Start of Records for the exercise
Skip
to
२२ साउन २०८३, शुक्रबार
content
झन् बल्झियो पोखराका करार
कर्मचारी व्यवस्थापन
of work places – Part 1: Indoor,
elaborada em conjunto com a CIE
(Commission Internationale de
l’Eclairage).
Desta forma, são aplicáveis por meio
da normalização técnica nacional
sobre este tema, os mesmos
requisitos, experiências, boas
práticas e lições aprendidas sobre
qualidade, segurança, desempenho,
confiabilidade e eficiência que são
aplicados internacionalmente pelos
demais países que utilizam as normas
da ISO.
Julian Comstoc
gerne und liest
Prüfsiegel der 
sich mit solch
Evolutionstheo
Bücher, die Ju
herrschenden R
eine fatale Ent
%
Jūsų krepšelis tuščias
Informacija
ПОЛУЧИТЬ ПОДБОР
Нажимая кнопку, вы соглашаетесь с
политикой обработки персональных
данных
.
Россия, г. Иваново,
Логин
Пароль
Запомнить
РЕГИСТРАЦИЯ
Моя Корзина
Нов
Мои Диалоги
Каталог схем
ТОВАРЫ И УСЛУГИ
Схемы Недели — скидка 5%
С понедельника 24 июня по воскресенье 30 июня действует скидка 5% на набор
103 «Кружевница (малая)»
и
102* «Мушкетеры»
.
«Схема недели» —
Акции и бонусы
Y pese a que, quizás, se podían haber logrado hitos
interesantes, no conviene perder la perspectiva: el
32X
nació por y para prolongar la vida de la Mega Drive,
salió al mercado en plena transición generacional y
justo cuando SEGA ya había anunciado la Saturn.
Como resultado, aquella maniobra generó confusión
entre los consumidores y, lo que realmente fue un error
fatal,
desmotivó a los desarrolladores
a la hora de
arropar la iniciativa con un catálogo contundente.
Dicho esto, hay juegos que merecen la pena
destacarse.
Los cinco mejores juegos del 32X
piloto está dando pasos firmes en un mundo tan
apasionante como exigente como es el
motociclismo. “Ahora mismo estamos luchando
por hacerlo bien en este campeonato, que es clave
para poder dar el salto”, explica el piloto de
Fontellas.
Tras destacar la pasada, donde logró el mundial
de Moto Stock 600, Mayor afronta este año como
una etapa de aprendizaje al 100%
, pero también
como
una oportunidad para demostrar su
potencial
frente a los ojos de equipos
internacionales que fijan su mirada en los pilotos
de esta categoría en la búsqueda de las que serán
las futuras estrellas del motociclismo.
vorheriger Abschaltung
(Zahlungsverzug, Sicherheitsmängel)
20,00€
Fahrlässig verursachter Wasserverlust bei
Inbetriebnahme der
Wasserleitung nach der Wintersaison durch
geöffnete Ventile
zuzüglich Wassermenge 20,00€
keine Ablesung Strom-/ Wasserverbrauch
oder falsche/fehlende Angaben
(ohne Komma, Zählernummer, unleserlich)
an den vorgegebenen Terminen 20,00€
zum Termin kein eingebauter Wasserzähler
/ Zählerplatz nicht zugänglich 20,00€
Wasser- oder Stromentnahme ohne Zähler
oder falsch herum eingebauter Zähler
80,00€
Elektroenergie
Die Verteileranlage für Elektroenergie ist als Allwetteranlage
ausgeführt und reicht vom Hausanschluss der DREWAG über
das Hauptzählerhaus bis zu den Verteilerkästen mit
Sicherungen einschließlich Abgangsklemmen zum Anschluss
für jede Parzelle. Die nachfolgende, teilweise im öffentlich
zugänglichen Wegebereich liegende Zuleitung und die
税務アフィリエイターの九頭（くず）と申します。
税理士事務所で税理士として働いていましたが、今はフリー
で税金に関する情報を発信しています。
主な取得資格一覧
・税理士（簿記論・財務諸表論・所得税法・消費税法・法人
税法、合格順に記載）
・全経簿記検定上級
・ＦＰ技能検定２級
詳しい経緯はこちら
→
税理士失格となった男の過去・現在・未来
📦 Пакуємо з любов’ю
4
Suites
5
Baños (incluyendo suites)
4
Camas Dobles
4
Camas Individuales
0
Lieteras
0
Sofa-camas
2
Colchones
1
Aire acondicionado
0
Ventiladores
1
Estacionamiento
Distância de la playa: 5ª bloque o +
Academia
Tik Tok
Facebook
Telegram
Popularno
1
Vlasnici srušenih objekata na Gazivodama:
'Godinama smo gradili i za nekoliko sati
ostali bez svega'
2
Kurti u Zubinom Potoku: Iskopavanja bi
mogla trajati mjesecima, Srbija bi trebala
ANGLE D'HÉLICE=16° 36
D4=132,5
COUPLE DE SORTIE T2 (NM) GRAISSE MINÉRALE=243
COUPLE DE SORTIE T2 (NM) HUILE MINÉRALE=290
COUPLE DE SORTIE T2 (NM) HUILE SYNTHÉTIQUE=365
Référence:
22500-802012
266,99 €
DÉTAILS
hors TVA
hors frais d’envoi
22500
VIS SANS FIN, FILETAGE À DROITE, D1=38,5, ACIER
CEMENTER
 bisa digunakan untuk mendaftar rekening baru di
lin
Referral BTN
End of Records for the exercise
▸ **Exercise goal**:
Show the lines of the records that contain the word "juegos".

▸ **Answer section**:
Dicho esto, hay juegos que merecen la pena
Los cinco mejores juegos del 32X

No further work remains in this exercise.